IN THE HIGH COURT OF UGANDA AT SOROTI
CIVIL APPEAL NO. 16 of 2013
ARISING FROM KUMI CIVIL SUIT NO. 1 OF 2009
ATUTUR SUB COUNTY
KUMI DISTRICT LAND BOARD
KUMI DISTRICT LOCAL GOVERNMENT
IKURET JOHN PETER...........................................RESPONDENT
BEFORE HON. LADY JUSTICE H. WOLAYO
The appellants through their advocates, Attorney General’s Chambers appealed the judgment of HW Opio Belmos Ogwang Grade one magistrate dated 28th February 2013 sitting at Kumi on twelve grounds of appeal that i will revert to later in the judgment.
Both Mr. Eric Lumbe and Ms. Omongole & Co. Advocates for the appellants and respondent respectively filed written submissions that i have carefully considered.
The duty of the first appellate court is to re-evaluate the evidence and arrive at its own conclusion bearing in mind that the trial court had an opportunity to observe the demeanour of the witnesses. In doing so, the court renders its own decision on issues of fact and law.
In Fr. Narcensio Begumisa v Eric Tibegaga, SCCA 17 of 2002, it was held that
‘ it is now a well settled principle that on first appeal, the parties are entitled to obtain from the appeal court its own decision on issues of fact as well as law.’

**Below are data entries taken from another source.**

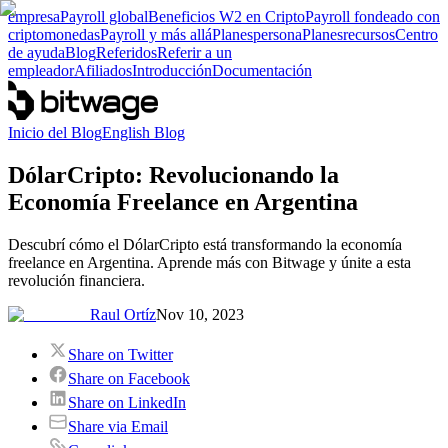
empresa
Payroll global
Beneficios W2 en Cripto
Payroll fondeado con
criptomonedas
Payroll y más allá
Planes
persona
Planes
recursos
Centro
de ayuda
Blog
Referidos
Referir a un
empleador
Afiliados
Introducción
Documentación
Inicio del Blog
English Blog
DólarCripto: Revolucionando la
Economía Freelance en Argentina
Descubrí cómo el DólarCripto está transformando la economía
freelance en Argentina. Aprende más con Bitwage y únite a esta
revolución financiera.
Raul Ortíz
Nov 10, 2023
Share on Twitter
Share on Facebook
Share on LinkedIn
Share via Email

The respondent sued the appellants for declaratory orders that
the respondent is the rightful owner of the land comprised in Atutur sub-county
the respondent is entitled to compensation at current market value for the land taken by government of Uganda and 3rd defendant and allocated to the 1st defendant, Atutur secondary school, Augustine Okello, Olupot, Kerement Muron and others.

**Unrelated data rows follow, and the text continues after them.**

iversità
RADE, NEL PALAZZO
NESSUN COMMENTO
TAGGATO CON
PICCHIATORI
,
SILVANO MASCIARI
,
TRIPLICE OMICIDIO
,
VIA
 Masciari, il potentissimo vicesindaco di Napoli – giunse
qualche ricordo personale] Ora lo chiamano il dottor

A declaration that the respondent is entitled to damages for the long suffering caused .
The respondent averred that the land in dispute was inherited from his late mother Benadeta Isiaga who in turn inherited it from her late father Okwang. The respondent avers that he was illegally deprived of the land measuring 100 acres by the government in the 1950s for the benefit of the defendants and also allocated part of it to Occella, Olupot, and Muron for construction of the residence of the parish chief.
The respondent further averred that at the time the land was compulsorily acquired by the government, the 1967 Constitution, Land Acquisition Act and the Public Lands Act provided for compensation which the defendants refused, neglected and failed to pay.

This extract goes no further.